(Page images and extracted text)
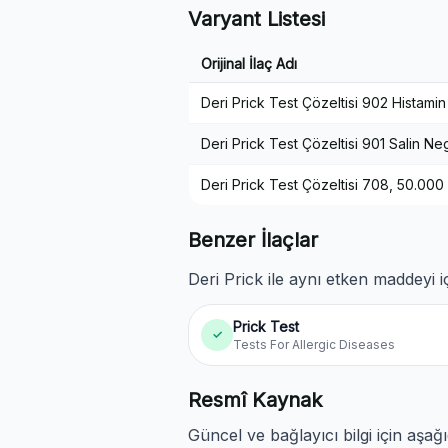
Varyant Listesi
Orijinal İlaç Adı
Deri Prick Test Çözeltisi 902 Histamin 
Deri Prick Test Çözeltisi 901 Salin Neg
Deri Prick Test Çözeltisi 708, 50.000
Benzer İlaçlar
Deri Prick ile aynı etken maddeyi i
Prick Test
✓
Tests For Allergic Diseases
Resmî Kaynak
Güncel ve bağlayıcı bilgi için aşağ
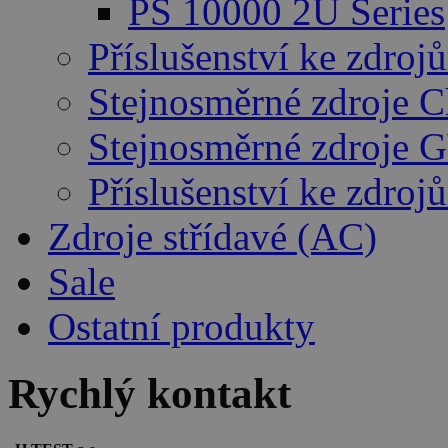
PS 10000 2U Series
Příslušenství ke zdro
Stejnosměrné zdroje 
Stejnosměrné zdroje 
Příslušenství ke zdro
Zdroje střídavé (AC)
Sale
Ostatní produkty
Rychlý kontakt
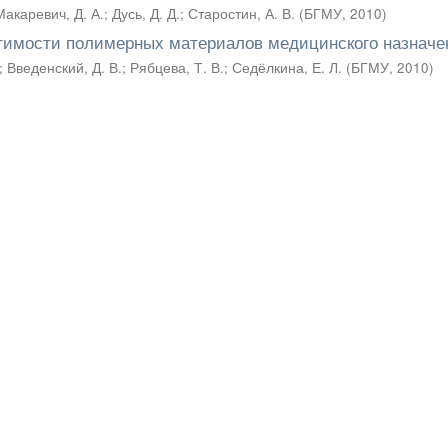
Макаревич, Д. А.
;
Дусь, Д. Д.
;
Старостин, А. В.
(
БГМУ
,
2010
)
стимости полимерных материалов медицинского назначе
;
Введенский, Д. В.
;
Рябцева, Т. В.
;
Седёлкина, Е. Л.
(
БГМУ
,
2010
)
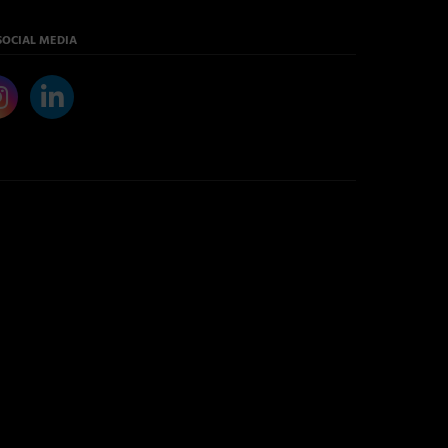
SOCIAL MEDIA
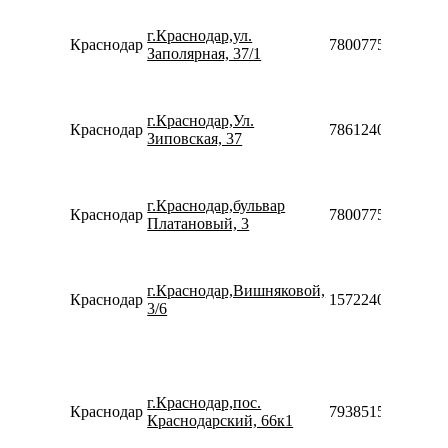
г.Краснодар,ул.
Краснодар
78007753553
Заполярная, 37/1
г.Краснодар,Ул.
Краснодар
78612400645
Зиповская, 37
г.Краснодар,бульвар
Краснодар
78007753553
Платановый, 3
г.Краснодар,Вишняковой,
Краснодар
15722408012846
3/6
г.Краснодар,пос.
Краснодар
79385155720
Краснодарский, 66к1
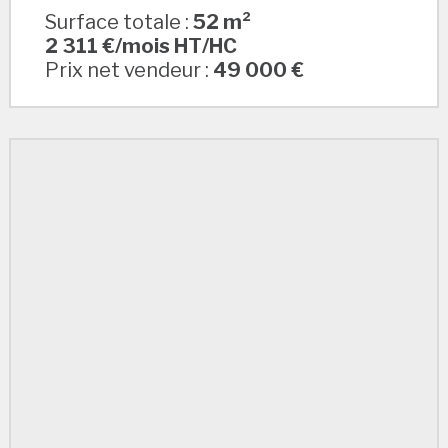
Surface totale :
52 m²
2 311 €/mois HT/HC
Prix net vendeur :
49 000 €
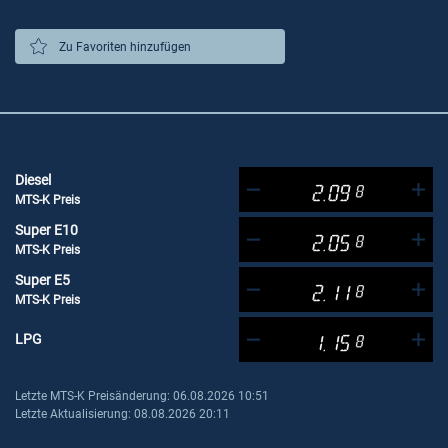
Zu Favoriten hinzufügen
Diesel
2.09
8
MTS-K Preis
Super E10
2.05
8
MTS-K Preis
Super E5
2.11
8
MTS-K Preis
LPG
1.15
8
Letzte MTS-K Preisänderung: 06.08.2026 10:51
Letzte Aktualisierung: 08.08.2026 20:11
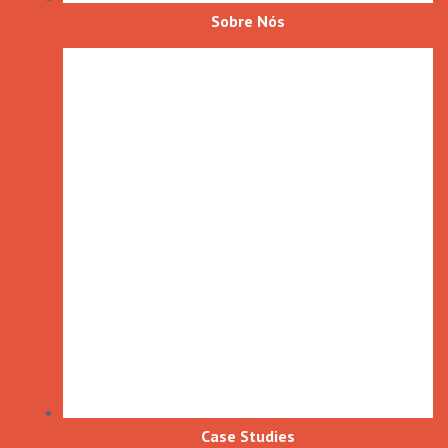
Sobre Nós
Case Studies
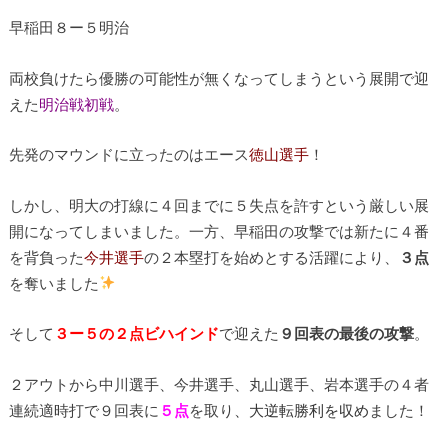
早稲田８ー５明治
両校負けたら優勝の可能性が無くなってしまうという展開で迎
えた
明治戦初戦
。
先発のマウンドに立ったのはエース
徳山選手
！
しかし、明大の打線に４回までに５失点を許すという厳しい展
開になってしまいました。一方、早稲田の攻撃では新たに４番
を背負った
今井選手
の２本塁打を始めとする活躍により、
３点
を奪いました
そして
３ー５の２点ビハインド
で迎えた
９回表の最後の攻撃
。
２アウトから中川選手、今井選手、丸山選手、岩本選手の４者
連続適時打で９回表に
５点
を取り
、大逆転勝利を収め
ました！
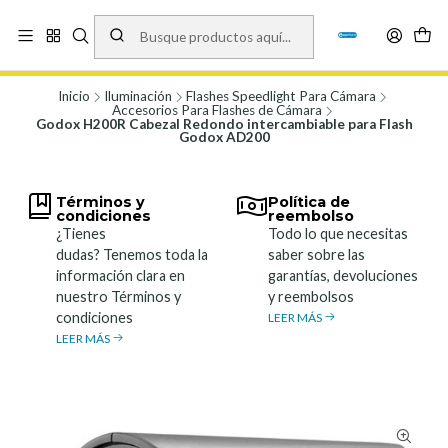
Vísita nuestro local en Los Agustinos 5478, Ñuñoa. Lunes a Viernes 9.30 a
19.00, Sábados 10:00 a 19:00 y Domingos de 10:00 a 17:00
Ver Mapa
Inicio
Iluminación
Flashes Speedlight Para Cámara
Accesorios Para Flashes de Cámara
Godox H200R Cabezal Redondo intercambiable para Flash
Godox AD200
Términos y
Política de
condiciones
reembolso
¿Tienes
Todo lo que necesitas
dudas? Tenemos toda la
saber sobre las
información clara en
garantías, devoluciones
nuestro Términos y
y reembolsos
condiciones
LEER MÁS
LEER MÁS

■ EXERCISE DIRECTIONS: Reproduce the data above word for word, but leave the images out.

■ OUTPUT OF THE TASK:
Varyant Listesi
Orijinal İlaç Adı
Deri Prick Test Çözeltisi 902 Histamin 
Deri Prick Test Çözeltisi 901 Salin Neg
Deri Prick Test Çözeltisi 708, 50.000
Benzer İlaçlar
Deri Prick ile aynı etken maddeyi i
Prick Test
✓
Tests For Allergic Diseases
Resmî Kaynak
Güncel ve bağlayıcı bilgi için aşağ
PS 10000 2U Series
Příslušenství ke zdro
Stejnosměrné zdroje 
Stejnosměrné zdroje 
Příslušenství ke zdro
Zdroje střídavé (AC)
Sale
Ostatní produkty
Rychlý kontakt
Макаревич, Д. А.
;
Дусь, Д. Д.
;
Старостин, А. В.
(
БГМУ
,
2010
)
стимости полимерных материалов медицинского назначе
;
Введенский, Д. В.
;
Рябцева, Т. В.
;
Седёлкина, Е. Л.
(
БГМУ
,
2010
)
SOCIAL MEDIA
г.Краснодар,ул.
Краснодар
78007753553
Заполярная, 37/1
г.Краснодар,Ул.
Краснодар
78612400645
Зиповская, 37
г.Краснодар,бульвар
Краснодар
78007753553
Платановый, 3
г.Краснодар,Вишняковой,
Краснодар
15722408012846
3/6
г.Краснодар,пос.
Краснодар
79385155720
Краснодарский, 66к1
Surface totale :
52 m²
2 311 €/mois HT/HC
Prix net vendeur :
49 000 €
Zu Favoriten hinzufügen
Diesel
2.09
8
MTS-K Preis
Super E10
2.05
8
MTS-K Preis
Super E5
2.11
8
MTS-K Preis
LPG
1.15
8
Letzte MTS-K Preisänderung: 06.08.2026 10:51
Letzte Aktualisierung: 08.08.2026 20:11
Sobre Nós
Case Studies
早稲田８ー５明治
両校負けたら優勝の可能性が無くなってしまうという展開で迎
えた
明治戦初戦
。
先発のマウンドに立ったのはエース
徳山選手
！
しかし、明大の打線に４回までに５失点を許すという厳しい展
開になってしまいました。一方、早稲田の攻撃では新たに４番
を背負った
今井選手
の２本塁打を始めとする活躍により、
３点
を奪いました
そして
３ー５の２点ビハインド
で迎えた
９回表の最後の攻撃
。
２アウトから中川選手、今井選手、丸山選手、岩本選手の４者
連続適時打で９回表に
５点
を取り
、大逆転勝利を収め
ました！
Vísita nuestro local en Los Agustinos 5478, Ñuñoa. Lunes a Viernes 9.30 a
19.00, Sábados 10:00 a 19:00 y Domingos de 10:00 a 17:00
Ver Mapa
Inicio
Iluminación
Flashes Speedlight Para Cámara
Accesorios Para Flashes de Cámara
Godox H200R Cabezal Redondo intercambiable para Flash
Godox AD200
Términos y
Política de
condiciones
reembolso
¿Tienes
Todo lo que necesitas
dudas? Tenemos toda la
saber sobre las
información clara en
garantías, devoluciones
nuestro Términos y
y reembolsos
condiciones
LEER MÁS
LEER MÁS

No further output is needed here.